Exercise directions: Scan the lines below for "prices" and copy the matches.
Start of Task inputs
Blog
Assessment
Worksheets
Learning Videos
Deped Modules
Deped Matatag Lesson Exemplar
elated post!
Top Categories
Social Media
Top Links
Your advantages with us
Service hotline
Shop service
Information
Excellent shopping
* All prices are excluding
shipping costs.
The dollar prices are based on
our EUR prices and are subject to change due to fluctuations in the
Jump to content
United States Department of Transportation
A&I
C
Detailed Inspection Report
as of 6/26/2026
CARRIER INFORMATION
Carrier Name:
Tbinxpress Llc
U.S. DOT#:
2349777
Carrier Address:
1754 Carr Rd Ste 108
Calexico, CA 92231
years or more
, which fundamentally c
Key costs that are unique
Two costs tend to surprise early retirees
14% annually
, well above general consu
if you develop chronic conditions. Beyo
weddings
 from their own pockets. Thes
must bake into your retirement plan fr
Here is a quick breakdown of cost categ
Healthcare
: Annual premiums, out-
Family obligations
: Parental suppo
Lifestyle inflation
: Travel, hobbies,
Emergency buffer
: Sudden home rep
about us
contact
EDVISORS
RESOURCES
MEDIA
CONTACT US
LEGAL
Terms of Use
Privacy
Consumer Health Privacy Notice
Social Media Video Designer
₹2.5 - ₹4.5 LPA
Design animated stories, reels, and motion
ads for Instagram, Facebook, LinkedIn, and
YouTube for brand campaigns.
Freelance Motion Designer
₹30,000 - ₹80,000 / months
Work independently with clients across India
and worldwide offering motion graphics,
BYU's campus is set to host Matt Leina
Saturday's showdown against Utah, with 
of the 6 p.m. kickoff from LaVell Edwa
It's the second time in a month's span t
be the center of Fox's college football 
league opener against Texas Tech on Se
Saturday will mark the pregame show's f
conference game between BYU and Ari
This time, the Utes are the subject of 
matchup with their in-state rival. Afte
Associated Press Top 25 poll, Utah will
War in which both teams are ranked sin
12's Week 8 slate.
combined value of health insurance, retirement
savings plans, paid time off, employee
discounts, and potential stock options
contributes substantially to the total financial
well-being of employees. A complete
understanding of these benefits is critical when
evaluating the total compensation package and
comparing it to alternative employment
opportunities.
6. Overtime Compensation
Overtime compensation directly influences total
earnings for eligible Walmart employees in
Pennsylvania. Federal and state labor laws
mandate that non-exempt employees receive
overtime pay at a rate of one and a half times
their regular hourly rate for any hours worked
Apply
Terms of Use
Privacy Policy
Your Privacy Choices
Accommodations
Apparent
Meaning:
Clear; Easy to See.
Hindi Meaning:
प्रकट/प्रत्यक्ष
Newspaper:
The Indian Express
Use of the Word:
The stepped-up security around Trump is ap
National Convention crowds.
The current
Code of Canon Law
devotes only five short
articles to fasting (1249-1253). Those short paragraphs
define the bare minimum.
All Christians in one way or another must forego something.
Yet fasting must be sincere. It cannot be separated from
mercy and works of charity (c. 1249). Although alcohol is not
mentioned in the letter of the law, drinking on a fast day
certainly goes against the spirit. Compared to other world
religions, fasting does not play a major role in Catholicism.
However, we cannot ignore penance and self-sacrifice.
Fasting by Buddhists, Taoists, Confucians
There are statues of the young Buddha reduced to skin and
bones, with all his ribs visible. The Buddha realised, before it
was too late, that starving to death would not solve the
End of Task inputs
Written solution:
* All prices are excluding
The dollar prices are based on
our EUR prices and are subject to change due to fluctuations in the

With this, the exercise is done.